[Exercise prompt]
Starting from the line containing "Belangrijke informatie (45, 2165)", give again every line through the end of the entries, word for word. Pictures stay out of the copy.

[Supplied data]
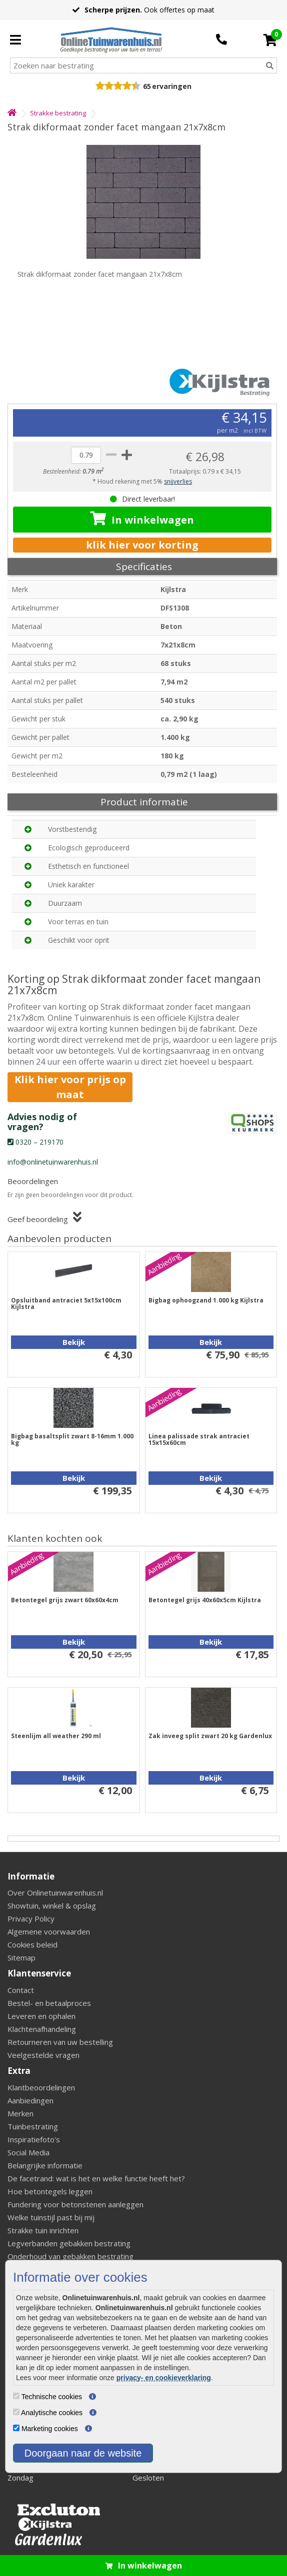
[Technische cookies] (16, 2396)
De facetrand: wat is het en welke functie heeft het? (96, 2178)
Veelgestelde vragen (44, 2055)
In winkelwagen (142, 519)
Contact (21, 1990)
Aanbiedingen (31, 2100)
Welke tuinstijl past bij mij (51, 2217)
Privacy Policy (31, 1919)
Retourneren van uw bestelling (60, 2042)
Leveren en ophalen (42, 2016)
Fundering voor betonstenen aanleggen (76, 2204)
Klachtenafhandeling (42, 2029)
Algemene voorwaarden (49, 1931)
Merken (21, 2113)
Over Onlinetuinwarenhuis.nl (55, 1893)
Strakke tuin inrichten (43, 2230)
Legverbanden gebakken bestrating (69, 2243)
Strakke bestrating (58, 112)
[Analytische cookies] (16, 2412)
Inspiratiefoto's (34, 2139)
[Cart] (270, 40)
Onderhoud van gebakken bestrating (71, 2256)
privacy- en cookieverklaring (163, 2378)
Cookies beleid (33, 1944)
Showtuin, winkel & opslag (52, 1906)
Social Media (29, 2152)
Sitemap (22, 1957)
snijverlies (178, 481)
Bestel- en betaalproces (49, 2003)
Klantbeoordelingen (41, 2087)
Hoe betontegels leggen (50, 2191)
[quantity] (86, 455)
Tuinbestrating (33, 2126)
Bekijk (73, 1342)
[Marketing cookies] (16, 2428)
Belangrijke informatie (45, 2165)
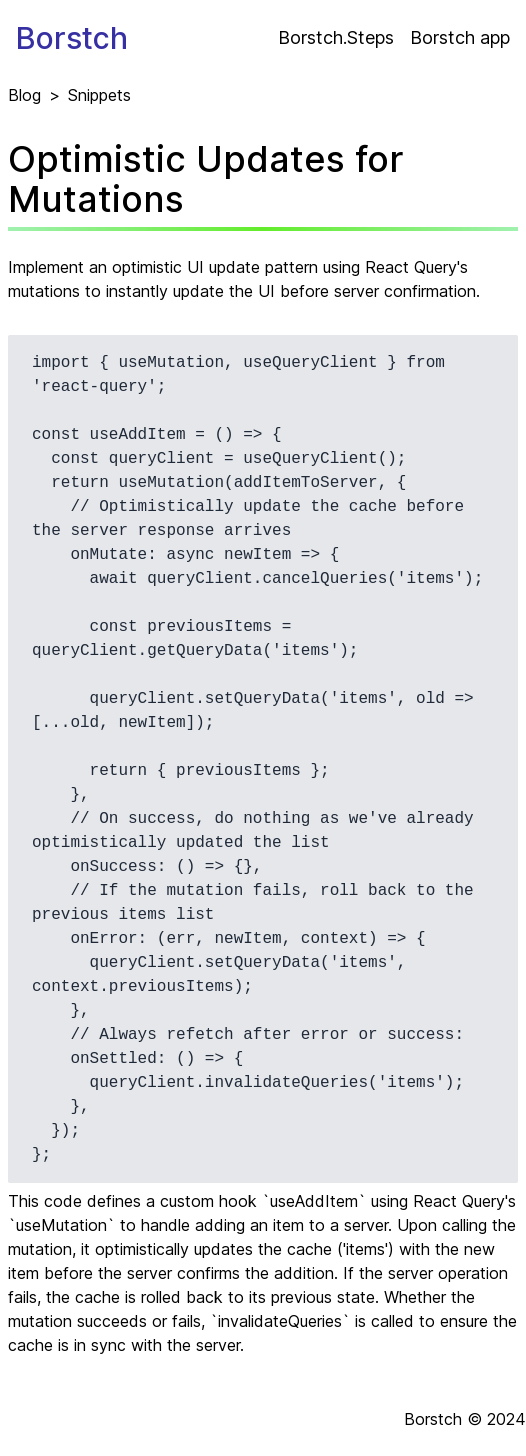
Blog (24, 95)
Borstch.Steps (336, 37)
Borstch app (460, 37)
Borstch (72, 38)
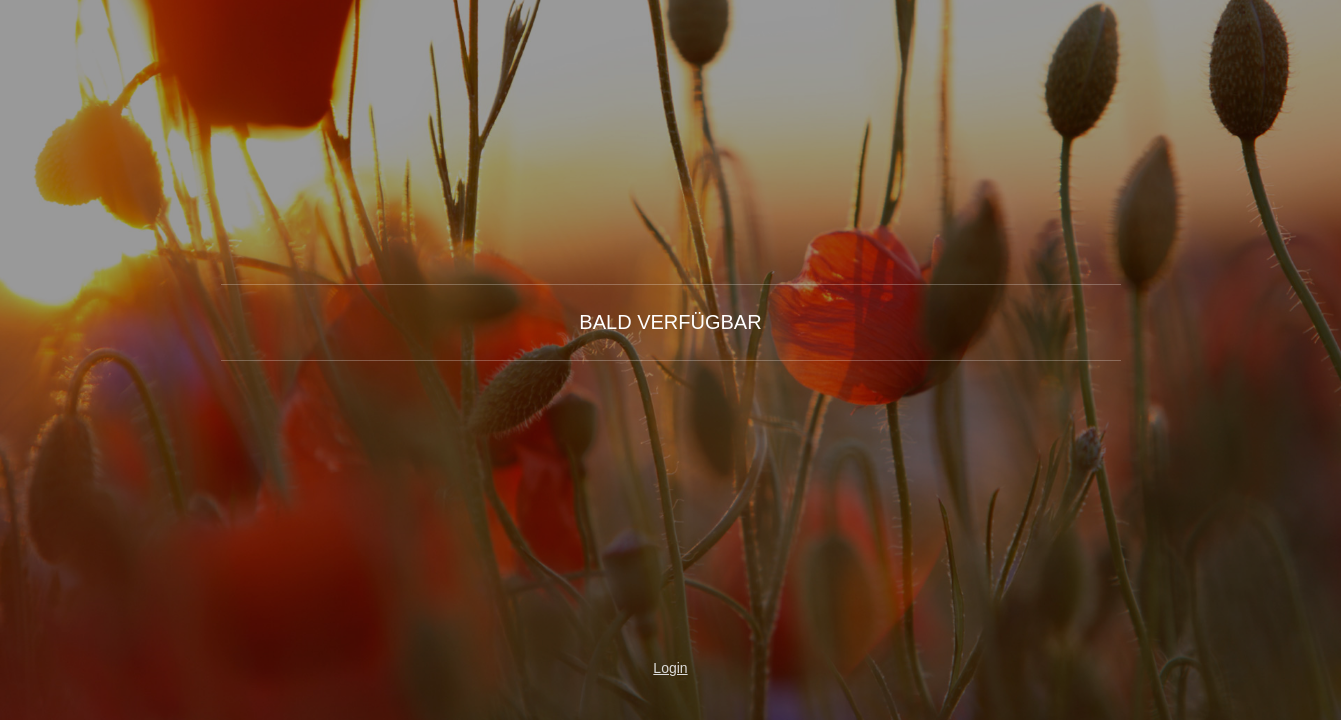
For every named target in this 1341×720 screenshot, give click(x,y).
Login (670, 668)
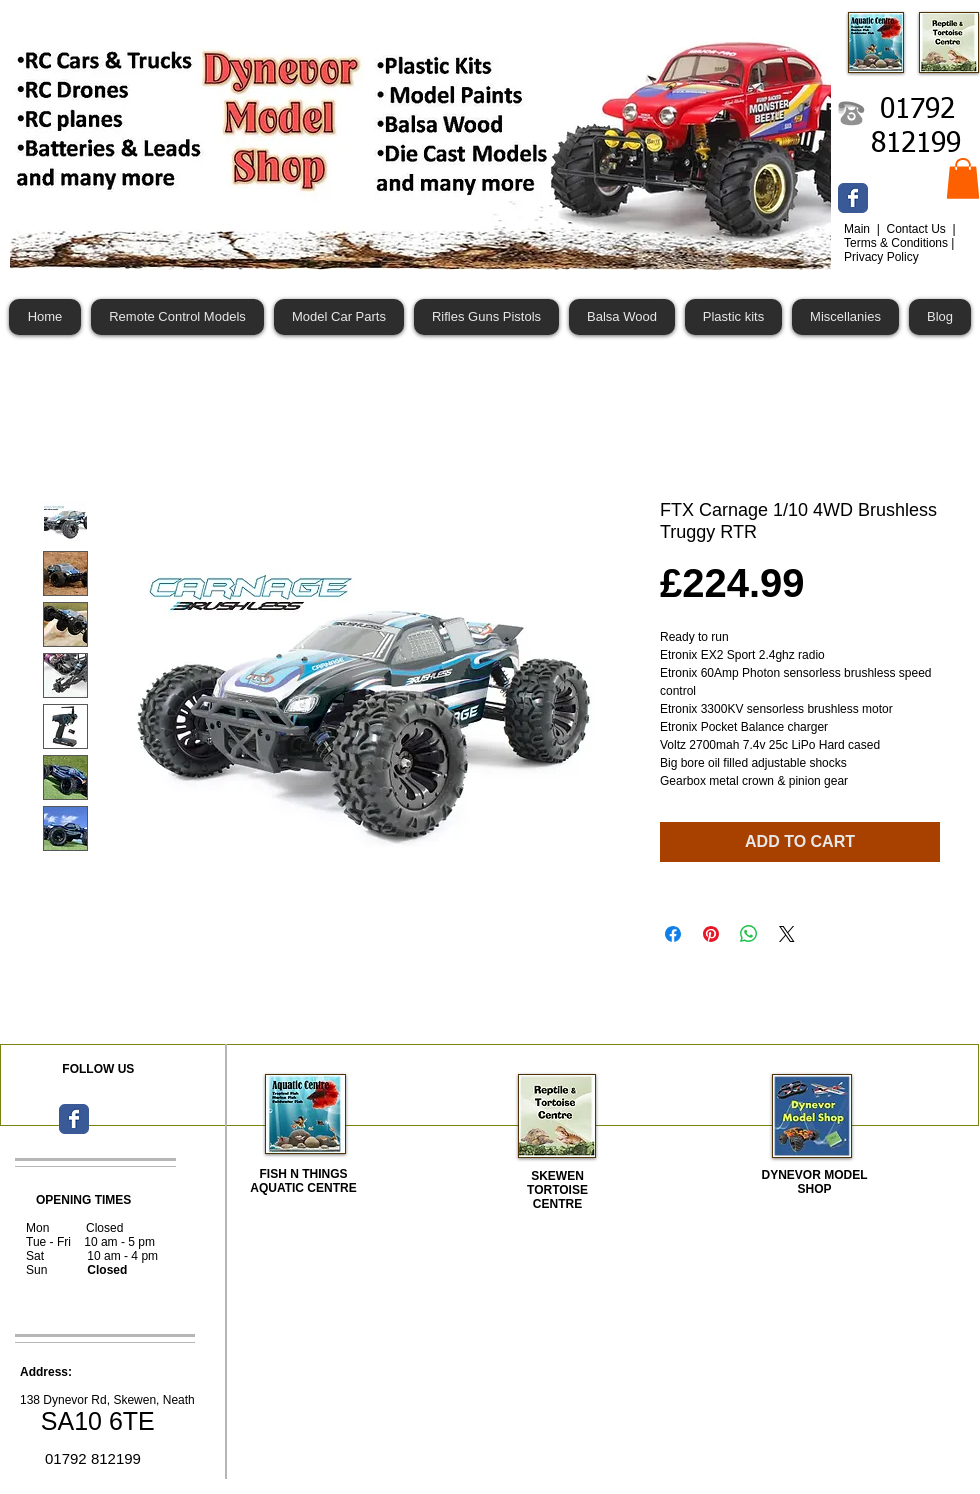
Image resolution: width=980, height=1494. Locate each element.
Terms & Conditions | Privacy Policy (899, 250)
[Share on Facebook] (673, 934)
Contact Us (917, 229)
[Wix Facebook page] (853, 198)
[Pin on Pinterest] (711, 934)
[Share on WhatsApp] (749, 934)
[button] (963, 178)
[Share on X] (787, 934)
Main (858, 229)
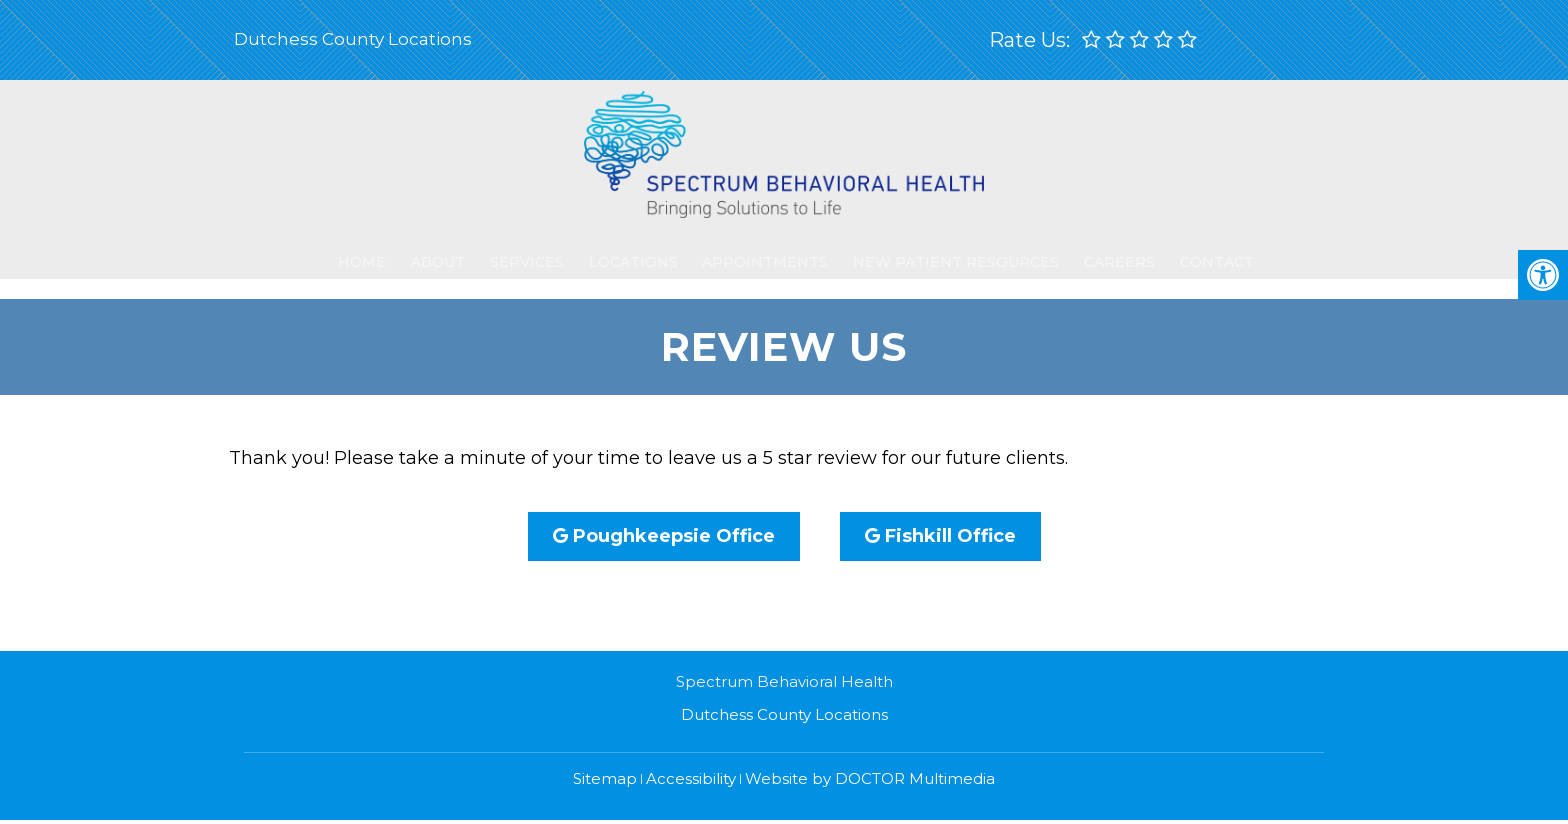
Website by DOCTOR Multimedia (870, 778)
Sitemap (605, 778)
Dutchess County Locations (353, 39)
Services (521, 252)
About (439, 252)
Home (370, 252)
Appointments (752, 252)
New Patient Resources (936, 252)
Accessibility (691, 778)
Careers (1095, 252)
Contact (1186, 252)
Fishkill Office (940, 536)
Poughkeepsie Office (664, 536)
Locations (623, 252)
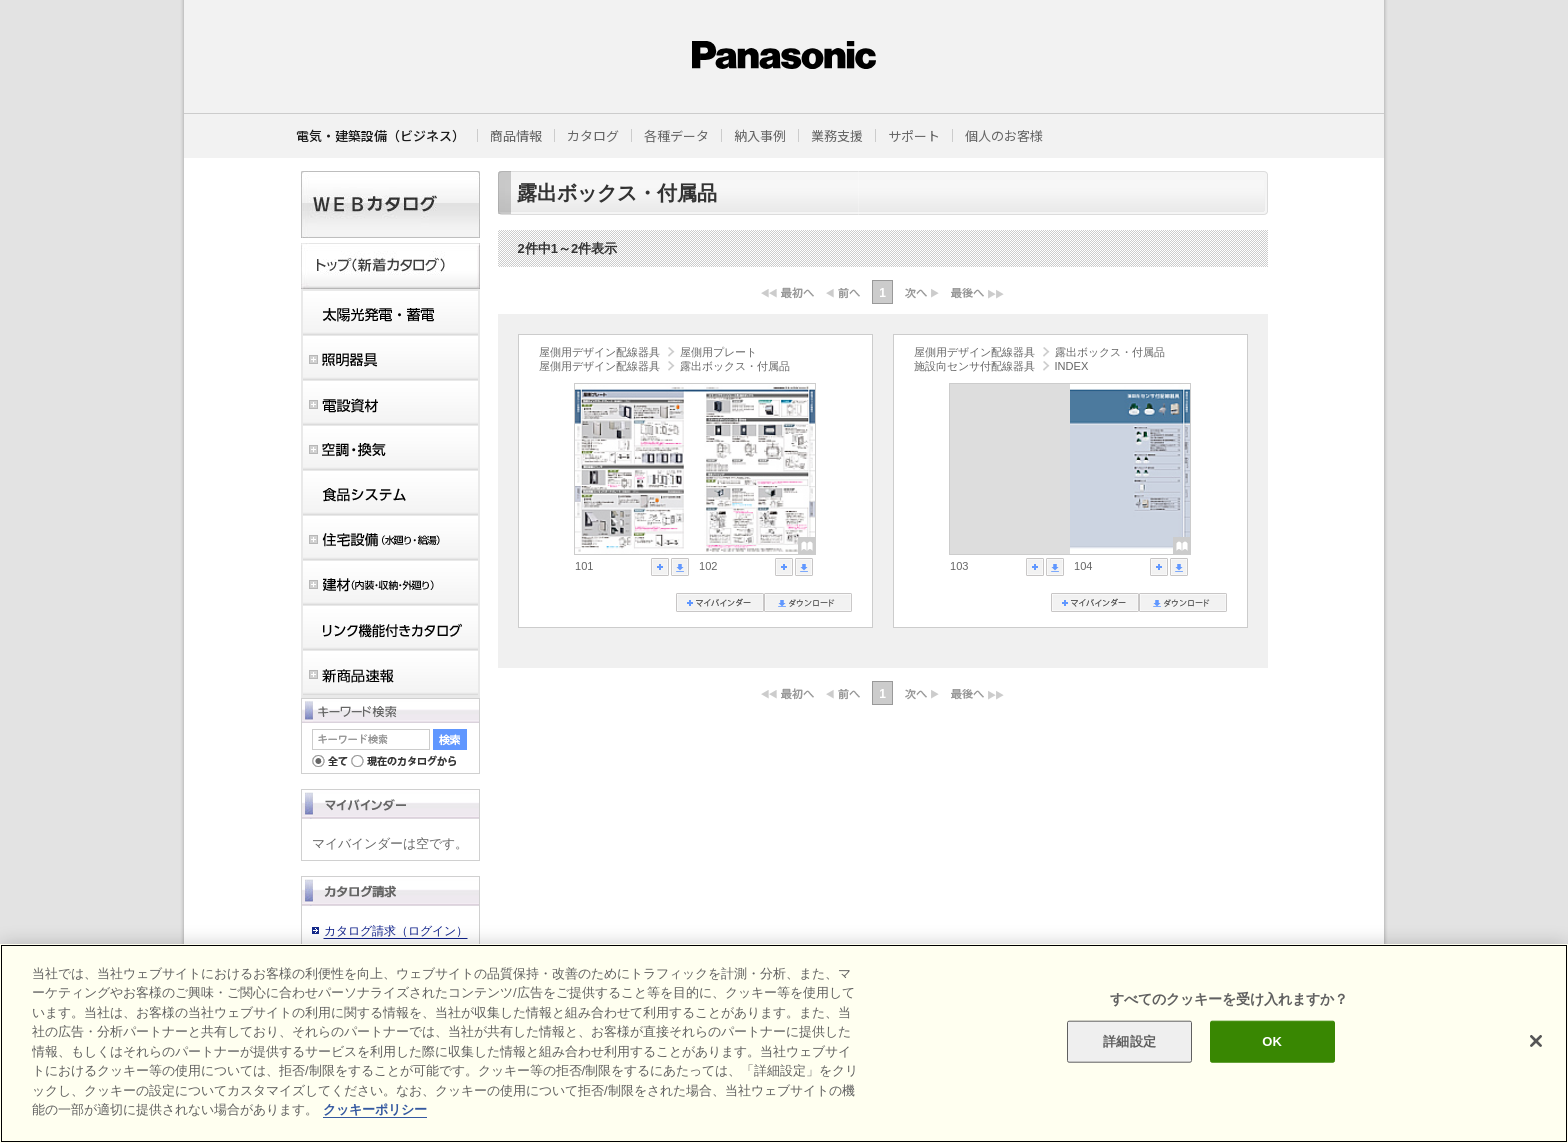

[Problem solution]
Belangrijke informatie (45, 2165)
Blog (24, 95)
Borstch.Steps (336, 37)
Borstch app (460, 37)
Borstch (72, 38)
For every named target in this 1341×720 screenshot, give click(x,y).
Login (670, 668)
Image resolution: width=980, height=1494. Locate each element.
Terms & Conditions | Privacy Policy (899, 250)
[Share on Facebook] (673, 934)
Contact Us (917, 229)
[Wix Facebook page] (853, 198)
[Pin on Pinterest] (711, 934)
[Share on WhatsApp] (749, 934)
[button] (963, 178)
[Share on X] (787, 934)
Main (858, 229)
Website by DOCTOR Multimedia (870, 778)
Sitemap (605, 778)
Dutchess County Locations (353, 39)
Services (521, 252)
About (439, 252)
Home (370, 252)
Appointments (752, 252)
New Patient Resources (936, 252)
Accessibility (691, 778)
Careers (1095, 252)
Contact (1186, 252)
Fishkill Office (940, 536)
Poughkeepsie Office (664, 536)
Locations (623, 252)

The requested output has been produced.